Back in July of 2014, I went to the exhibition Magritte: The Mystery of the Ordinary, 1926-1938 at the Art Institute of Chicago with my good friend Eric Plattner who happens to have a museum membership. I’ve been an admirer of Magritte’s work for years, so I wasn’t surprised that I loved the show, but I was surprised at how delightful the wall texts were, owing to their having been drawn in large part from the writings of the Belgian Surrealist René Magritte himself.

By the time we were funneled through the gift shop, I had resolved to buy the painter’s collected essays so that I could read them in their entirety. To my shock and dismay, such a book was not available. Magritte bowler hats? Check. Magritte pipes? Check. Magritte postcards and refrigerator magnets and notebooks? Check, check, and check. But no collected writings.

Disappointed, I left the Art Institute thinking that I would get the book from the library or order it online. But when I attempted to do so, I found myself thwarted. No such book seemed to be available, at least not in English.

The French publisher Flammarion had published a French edition, the hefty, 764-page Ecrits Complets, in 1979, and an English translation was under contract by John Calder of the now-defunct Riverrun Press for an edition to appear in 1987, but it was never published.

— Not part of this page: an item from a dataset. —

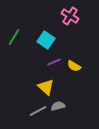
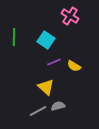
green line: rotated 30 degrees counterclockwise
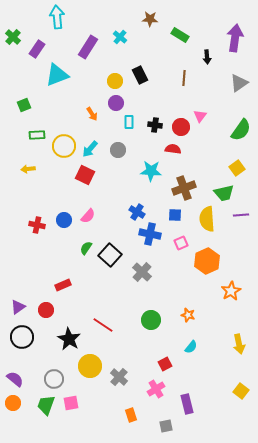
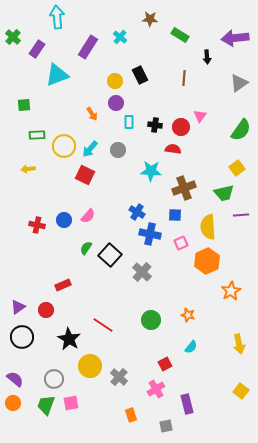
purple arrow at (235, 38): rotated 104 degrees counterclockwise
green square at (24, 105): rotated 16 degrees clockwise
yellow semicircle at (207, 219): moved 1 px right, 8 px down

All I’ve ever really wanted to be is a detective, so through some international internet sleuthing, I was able to contact Alma Books in the UK (which now handles the Calder collection) and track down the manuscript, Selected Writings: René Magritte, at the Calder Archive in Caen, France. Luckily, the entire manuscript turned out to be there, complete and fully translated from the original French into English by the mysterious Jo Levy, a woman about whom little information is available, save that her other translations include Alain Robbe-Grillet’s Ghosts in the Mirror, Hélène Cixous’s Angst, Louis Aragon’s The Libertine, and Arthur Adamov’s Man and Child.

I was flabbergasted that this manuscript of Magritte’s existed—typed up on a manual typewriter and in need of some polishing—yet somehow had not been published, and resolved to remedy that. Since so much of Magritte’s visual art concerns itself with the interstices between image and language, a full assessment of his work ought to take his literary output into account.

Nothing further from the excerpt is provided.